If you drink milk during the months you are breastfeeding, your child may have a better chance of avoiding allergies.
When researchers surveyed more than 500 women, they learned that the mothers of one-year-olds with allergies drank less cow’s milk while breastfeeding than mothers whose one-year-olds didn’t have allergies.
“We do not claim that drinking cow's milk would be a general cure for food allergies," said Mia Stråvik, doctoral student at Chalmers University of Technology and first author of the study. But earlier research has shown that the same pattern and drinking milk could nudge your child in the right direction. "Diet is a factor where parents themselves can have direct influence,” Stravik adds.
Allergy to milk protein isn’t common in adults. If you do fine with lactose-free dairy products, you have a different issue: lactose intolerance, when your body cannot break down milk sugars.
The hygiene hypothesis
In this study, 23 percent of the one-year-olds had some kind of allergy, an overreaction when the immune system, designed to fight off bacteria and viruses, mislabels a food as dangerous. Allergies are becoming more common in children in industrialized countries where they live with less exposure to dirt than they did in the past — and perhaps miss needed challenges to develop their immune systems. Early contact with various microorganisms can help them handle more kinds of foods.
It’s possible that either the fat or protein in cow’s milk contains a helpful trigger (your child will be exposed through your breast milk).

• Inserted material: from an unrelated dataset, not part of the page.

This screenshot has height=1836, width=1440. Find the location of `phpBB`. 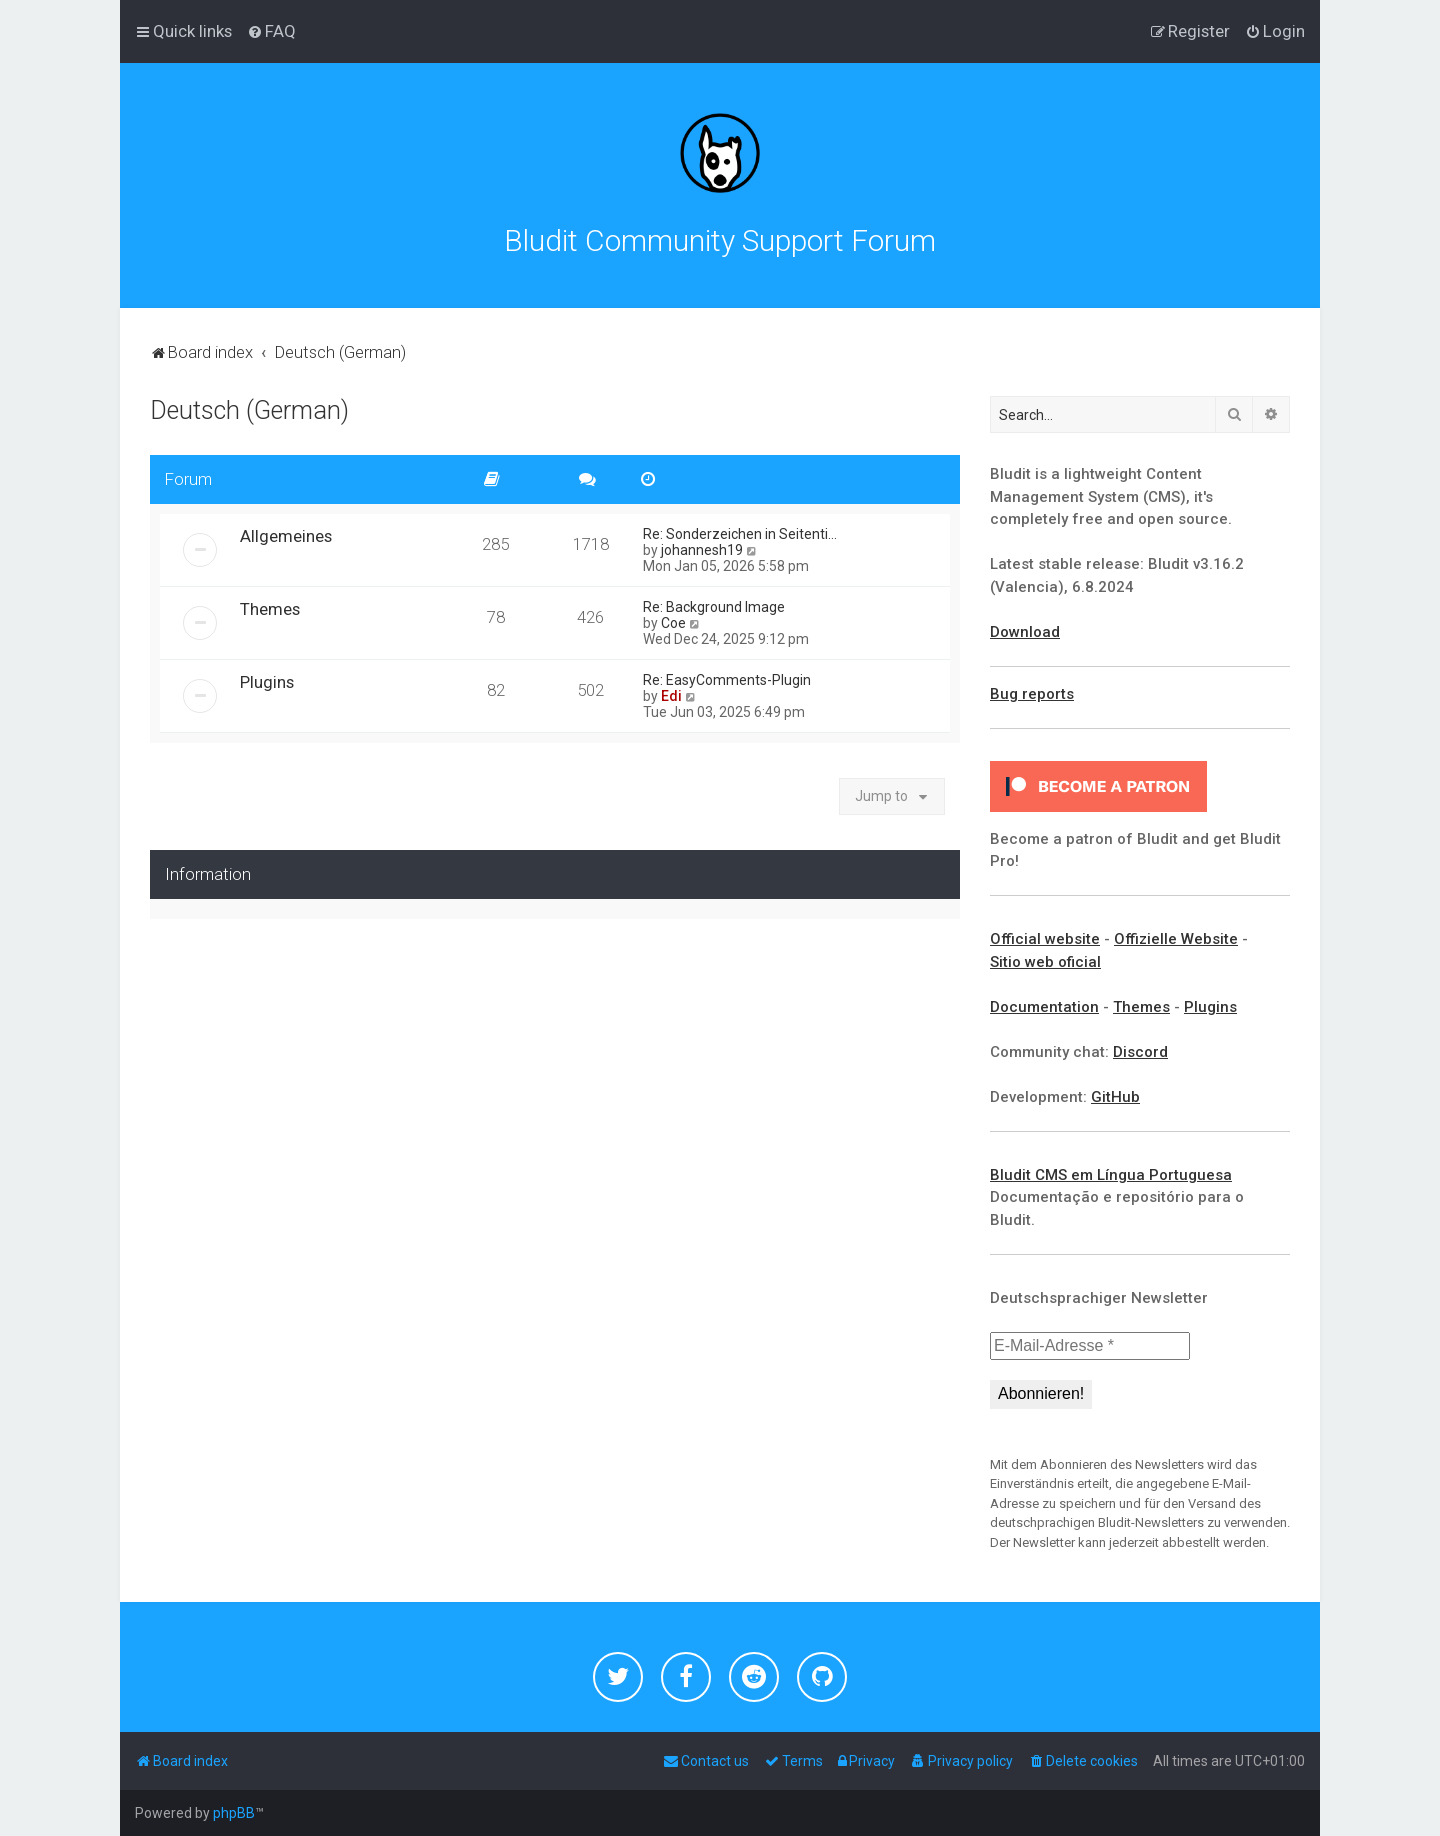 phpBB is located at coordinates (234, 1813).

The mothers in the Swedish study completed questionnaires about their eating habits on three occasions — in the 34th week of the pregnancy, a month after the birth, and four months after birth. The children saw doctors who examined them and tested them for allergy, atopic eczema, and asthma near their first birthday. The researchers also accounted for factors like allergies in the mothers or family history.
Another possible finding: children of breastfeeding mothers who were eating a lot of fruit and berries at the four-month point seemed to have more cases of eczema.
The team also noted that high levels of polyunsaturated fats — plentiful in walnuts, sunflower and flax seeds, fish and corn, soybean, and safflower oil — in a breastfeeding a mother’s diet could make child allergies more likely.
The researchers plan to report on the children’s health when they turn four.
What should breastfeeding mothers eat?
According to the latest Dietary Guidelines for Americans (see page 135), breastfeeding mothers should consume from 10 to 30 percent of their calories in protein, 45 to 65 percent in carbohydrates, and 20 to 35 percent in fat. Keep saturated fats and sugars below 10 percent.
What should babies eat?
The guidelines recommend feeding babies only breast milk for the first six months, along with a vitamin D supplement. Then it’s ideal to begin introducing other foods, including foods that often trigger allergies like eggs.
If giving your baby breast milk isn’t possible, iron-fortified infant formula is the best option for the first six months.
Once they can go beyond breast milk or formula, it’s best for babies and toddlers to encounter a variety of foods from all the food groups. Breads, cereals, rice, pasta, noodles, and other grains are one group. Vegetables and legumes like beans are another. Fruit is its own group, and so are milk products like yogurt and cheese. Babies and infants should also encounter proteins, including lean meat, fish, poultry, eggs, nuts, and legumes.
Stay away from giving your baby and toddler foods and beverages with added sugars, and limit high-salt foods.